REQUIRED WORK: Show every line of the data that contains the string "локальные".

Document understanding data:
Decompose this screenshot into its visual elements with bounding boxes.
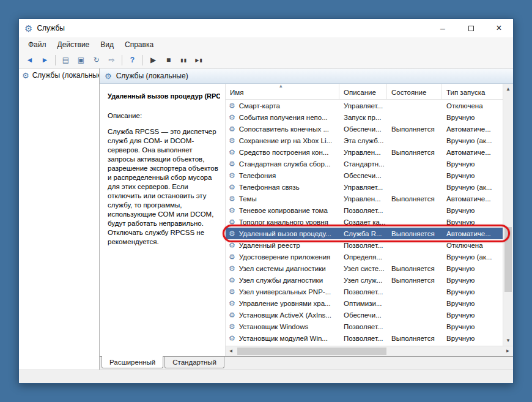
service-row[interactable]: ⚙ Установщик Windows Позволяет... Вручну… <box>226 321 503 332</box>
horizontal-scroll-thumb[interactable] <box>237 348 386 355</box>
service-description: Управляет... <box>339 184 387 191</box>
pane-body: Удаленный вызов процедур (RPC) Описание:… <box>100 84 513 356</box>
window-title: Службы <box>37 24 64 32</box>
service-gear-icon: ⚙ <box>229 160 235 168</box>
service-startup: Вручную <box>442 288 503 296</box>
service-name: Установщик Windows <box>239 323 308 330</box>
snapin-header-icon: ⚙ <box>105 72 112 80</box>
service-row[interactable]: ⚙ Сохранение игр на Xbox Li... Эта служб… <box>226 135 503 146</box>
service-row[interactable]: ⚙ Удостоверение приложения Определя... В… <box>226 251 503 262</box>
scroll-up-icon[interactable]: ▲ <box>503 84 513 94</box>
service-status: Выполняется <box>387 149 442 156</box>
service-name: Узел универсальных PNP-... <box>239 288 331 296</box>
service-row[interactable]: ⚙ Узел системы диагностики Узел систе...… <box>226 262 503 274</box>
service-row[interactable]: ⚙ События получения непо... Запуск пр...… <box>226 111 503 123</box>
start-service-icon[interactable]: ▶ <box>146 53 160 67</box>
service-gear-icon: ⚙ <box>229 125 235 133</box>
vertical-scroll-track[interactable] <box>503 94 513 335</box>
scroll-left-icon[interactable]: ◄ <box>226 346 236 356</box>
service-gear-icon: ⚙ <box>229 311 235 319</box>
export-list-icon[interactable]: ⇨ <box>105 53 119 67</box>
horizontal-scroll-track[interactable] <box>236 346 503 356</box>
minimize-button[interactable]: – <box>429 19 457 37</box>
service-gear-icon: ⚙ <box>229 149 235 156</box>
column-header-description[interactable]: Описание <box>339 84 387 99</box>
maximize-icon <box>468 26 474 31</box>
scroll-down-icon[interactable]: ▼ <box>503 335 513 346</box>
service-gear-icon: ⚙ <box>229 184 235 191</box>
service-gear-icon: ⚙ <box>229 277 235 284</box>
service-description: Управлен... <box>339 149 387 156</box>
maximize-button[interactable] <box>457 19 485 37</box>
service-row[interactable]: ⚙ Узел службы диагностики Узел служ... В… <box>226 274 503 286</box>
column-header-status[interactable]: Состояние <box>387 84 442 99</box>
pause-service-icon[interactable]: ▮▮ <box>177 53 191 67</box>
menu-action[interactable]: Действие <box>52 37 95 52</box>
service-startup: Вручную <box>442 300 503 307</box>
service-row[interactable]: ⚙ Смарт-карта Управляет... Отключена <box>226 100 503 111</box>
column-header-startup-type[interactable]: Тип запуска <box>442 84 503 99</box>
service-startup: Вручную (ак... <box>442 184 503 191</box>
service-description: Управляет... <box>339 102 387 110</box>
service-description: Обеспечи... <box>339 311 387 319</box>
services-window: ⚙ Службы – × Файл Действие Вид Справка ◄… <box>18 18 514 384</box>
close-button[interactable]: × <box>485 19 513 37</box>
service-row[interactable]: ⚙ Тополог канального уровня Создает ка..… <box>226 216 503 228</box>
tab-standard[interactable]: Стандартный <box>164 357 224 368</box>
service-description: Узел систе... <box>339 265 387 272</box>
menu-view[interactable]: Вид <box>95 37 119 52</box>
service-row[interactable]: ⚙ Телефония Обеспечи... Вручную <box>226 169 503 181</box>
tab-extended[interactable]: Расширенный <box>102 356 163 368</box>
refresh-icon[interactable]: ↻ <box>89 53 103 67</box>
forward-icon[interactable]: ► <box>38 53 52 67</box>
service-row[interactable]: ⚙ Удаленный реестр Позволяет... Отключен… <box>226 239 503 251</box>
service-row[interactable]: ⚙ Стандартная служба сбор... Стандартн..… <box>226 158 503 169</box>
service-gear-icon: ⚙ <box>229 102 235 110</box>
menu-file[interactable]: Файл <box>23 37 52 52</box>
back-icon[interactable]: ◄ <box>23 53 37 67</box>
service-gear-icon: ⚙ <box>229 207 235 214</box>
stop-service-icon[interactable]: ■ <box>161 53 175 67</box>
service-row[interactable]: ⚙ Управление уровнями хра... Оптимизи...… <box>226 297 503 309</box>
service-row[interactable]: ⚙ Теневое копирование тома Позволяет... … <box>226 204 503 216</box>
scroll-right-icon[interactable]: ► <box>503 346 513 356</box>
column-header-name[interactable]: Имя ▴ <box>226 84 339 99</box>
service-row[interactable]: ⚙ Телефонная связь Управляет... Вручную … <box>226 181 503 193</box>
service-name: Удаленный вызов процеду... <box>239 230 331 237</box>
service-row[interactable]: ⚙ Установщик модулей Win... Позволяет...… <box>226 332 503 344</box>
menu-help[interactable]: Справка <box>119 37 159 52</box>
service-startup: Автоматиче... <box>442 149 503 156</box>
horizontal-scrollbar[interactable]: ◄ ► <box>226 346 513 356</box>
vertical-scrollbar[interactable]: ▲ ▼ <box>503 84 513 346</box>
service-row[interactable]: ⚙ Установщик ActiveX (AxIns... Обеспечи.… <box>226 309 503 321</box>
service-gear-icon: ⚙ <box>229 300 235 307</box>
service-startup: Вручную <box>442 172 503 179</box>
console-content: ⚙ Службы (локальные) ⚙ Службы (локальные… <box>19 69 513 370</box>
service-name: Темы <box>239 195 257 203</box>
service-row[interactable]: ⚙ Сопоставитель конечных ... Обеспечи...… <box>226 123 503 135</box>
service-gear-icon: ⚙ <box>229 195 235 203</box>
service-startup: Автоматиче... <box>442 230 503 237</box>
statusbar <box>19 370 513 383</box>
tree-item-services[interactable]: ⚙ Службы (локальные) <box>19 69 99 82</box>
services-table-body: ⚙ Смарт-карта Управляет... Отключена ⚙ С… <box>226 100 503 346</box>
properties-window-icon[interactable]: ▣ <box>74 53 88 67</box>
help-icon[interactable]: ? <box>125 53 139 67</box>
titlebar[interactable]: ⚙ Службы – × <box>19 19 513 37</box>
service-gear-icon: ⚙ <box>229 242 235 249</box>
service-description: Стандартн... <box>339 160 387 168</box>
service-description: Обеспечи... <box>339 172 387 179</box>
service-row[interactable]: ⚙ Удаленный вызов процеду... Служба R...… <box>226 228 503 239</box>
service-row[interactable]: ⚙ Узел универсальных PNP-... Позволяет..… <box>226 286 503 297</box>
service-description: Позволяет... <box>339 335 387 342</box>
show-console-tree-icon[interactable]: ▤ <box>59 53 73 67</box>
service-gear-icon: ⚙ <box>229 253 235 261</box>
service-row[interactable]: ⚙ Средство построения кон... Управлен...… <box>226 146 503 158</box>
column-header-name-label: Имя <box>230 89 243 96</box>
vertical-scroll-thumb[interactable] <box>504 227 512 292</box>
service-startup: Вручную <box>442 265 503 272</box>
service-startup: Автоматиче... <box>442 125 503 133</box>
service-row[interactable]: ⚙ Темы Управлен... Выполняется Автоматич… <box>226 193 503 204</box>
restart-service-icon[interactable]: ▶▮ <box>192 53 206 67</box>
service-name: Сохранение игр на Xbox Li... <box>239 137 332 144</box>
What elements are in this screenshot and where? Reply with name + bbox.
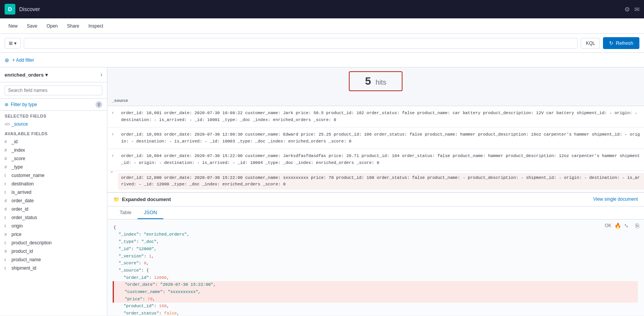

SOLVED PROBLEM:
console-content: ⚙ Службы (локальные) ⚙ Службы (локальные… <box>19 69 513 370</box>
tree-item-services[interactable]: ⚙ Службы (локальные) <box>19 69 99 82</box>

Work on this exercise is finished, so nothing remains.